She called lab after lab, but no one was equipped to analyze amniotic fluid for Zika. Finally, a friend mentioned Dr. Bispo, whom he had seen deliver a presentation on flaviviruses a few weeks before. Dr. Melo tracked her down and the two women talked for two hours late one night. ("It was my birthday," Dr. Melo said with a half-smile – that's how totally Zika has consumed her life.)

Dr. Melo dispatched blood, urine and amniotic-fluid samples from that patient and another of the women with affected fetuses who had been turning up each day at her practice.

Dr. Bispo gathered her team in the flavivirus lab at FioCruz in Rio, and began to check the samples for Zika and any other possible infectious agent. (Microcephaly can be caused by infections such as rubella and syphillis, as well as non-infectious issues such as maternal malnutrition.) The urine was negative, the blood was negative. But in the amniotic fluid, she found Zika virus fragments – so many that she was sure that she was somehow making a mistake, and asked her colleagues to run another protocol, and another. There was nothing else. "Just so much Zika."

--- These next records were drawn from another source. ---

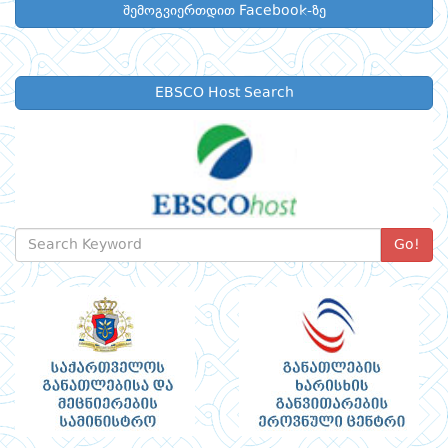
შემოგვიერთდით Facebook-ზე
EBSCO Host Search
Go!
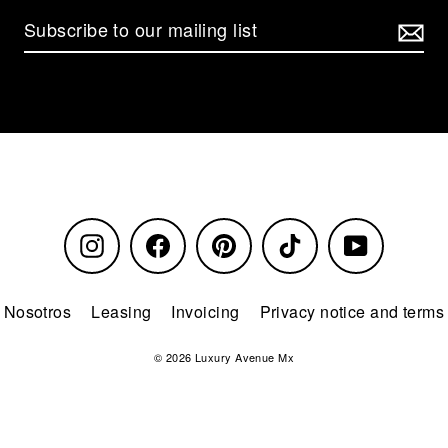
Instagram
Facebook
Pinterest
TikTok
YouTube
Nosotros
Leasing
Invoicing
Privacy notice and terms
© 2026 Luxury Avenue Mx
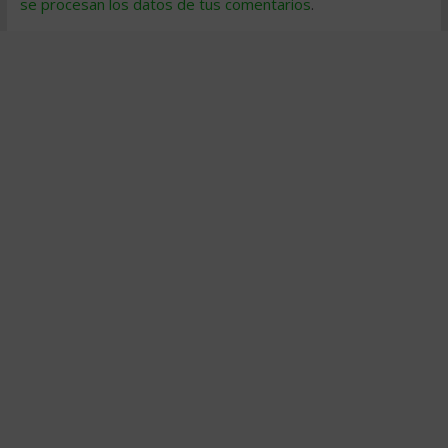
se procesan los datos de tus comentarios
.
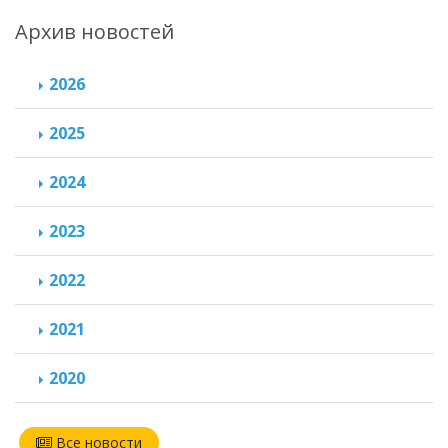
Архив новостей
2026
2025
2024
2023
2022
2021
2020
Все новости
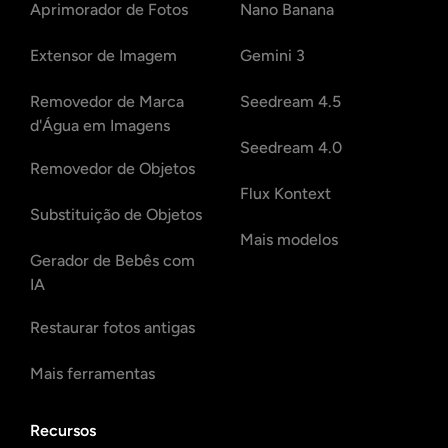
Aprimorador de Fotos
Nano Banana
Extensor de Imagem
Gemini 3
Removedor de Marca
Seedream 4.5
d'Água em Imagens
Seedream 4.0
Removedor de Objetos
Flux Kontext
Substituição de Objetos
Mais modelos
Gerador de Bebês com
IA
Restaurar fotos antigas
Mais ferramentas
Recursos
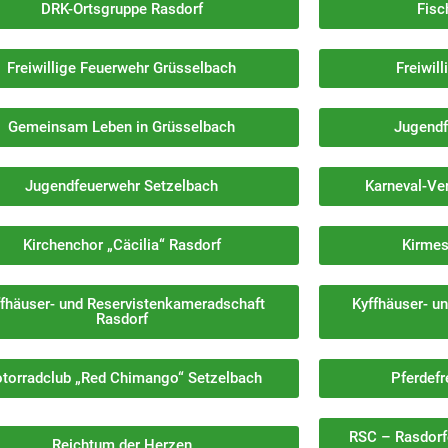
DRK-Ortsgruppe Rasdorf
Fisc
Freiwillige Feuerwehr Grüsselbach
Freiwil
Gemeinsam Leben in Grüsselbach
Jugendf
Jugendfeuerwehr Setzelbach
Karneval-Ve
Kirchenchor „Cäcilia“ Rasdorf
Kirmes
ffhäuser- und Reservistenkameradschaft
Kyffhäuser- u
Rasdorf
torradclub „Red Chimango“ Setzelbach
Pferdefr
RSC – Rasdorf
Reichtum der Herzen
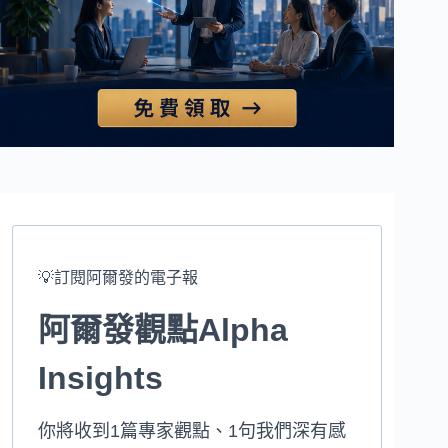
💡訂閱阿爾發的電子報
阿爾發觀點Alpha
Insights
你將收到1篇專家觀點、1句我們深有感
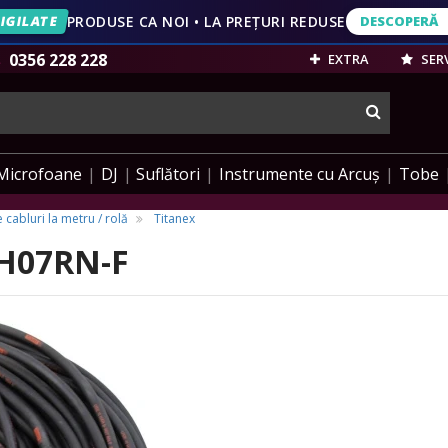
IGILATE
PRODUSE CA NOI • LA PREȚURI REDUSE
DESCOPERĂ
DESCOPERĂ
VEZI OFERT
0356 228 228
EXTRA
SERV
cauta
Microfoane
DJ
Suflători
Instrumente cu Arcuș
Tobe
 cabluri la metru / rolă
Titanex
 H07RN-F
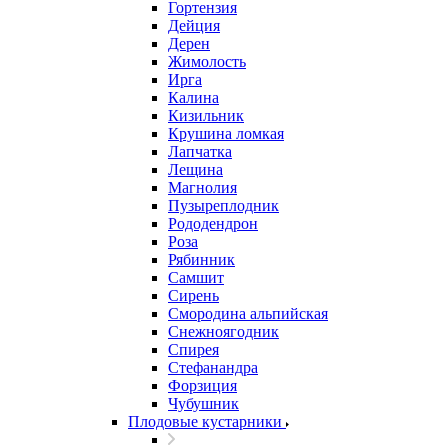
Гортензия
Дейция
Дерен
Жимолость
Ирга
Калина
Кизильник
Крушина ломкая
Лапчатка
Лещина
Магнолия
Пузыреплодник
Рододендрон
Роза
Рябинник
Самшит
Сирень
Смородина альпийская
Снежноягодник
Спирея
Стефанандра
Форзиция
Чубушник
Плодовые кустарники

She called Dr. Melo – and the federal Ministry of Health. "This was huge: Everyone was lost, and here, finally, was some direction."

She and her team worked straight through the next three days, and by Sunday night they had sequenced part of the virus genome. They drew other Zika samples from the international genome bank to compare, and soon knew that the virus in Brazil was the Asian strain, and the same genotype as that in French Polynesia.

But what had happened to make Zika so vicious here? By the end of January, Dr. Bispo's lab had sequenced the entire genome of the Brazilian virus and identified a deletion, a mutation in which part of a sequence of RNA was lost during replication.

"The deletion is the most likely explanation for how infectious it is," Dr. Bispo said. And somehow that missing splinter of RNA has given the virus the power to demolish the brains of developing fetuses and to cause the neuroparalytic disorder Guillain-Barré syndrome in a tiny number of the adults who get it.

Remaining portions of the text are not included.